#### Required work
Could you repeat all of the entries word for word, minus any pictures?

#### Supplied records
==============================
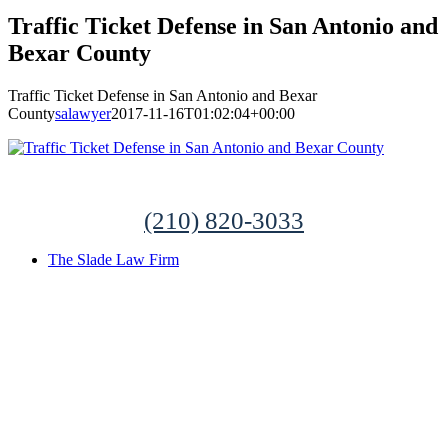
Traffic Ticket Defense in San Antonio and
Bexar County
Traffic Ticket Defense in San Antonio and Bexar
County
salawyer
2017-11-16T01:02:04+00:00
(210) 820-3033
The Slade Law Firm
==============================
#### Task output
Traffic Ticket Defense in San Antonio and
Bexar County
Traffic Ticket Defense in San Antonio and Bexar
County
salawyer
2017-11-16T01:02:04+00:00
(210) 820-3033
The Slade Law Firm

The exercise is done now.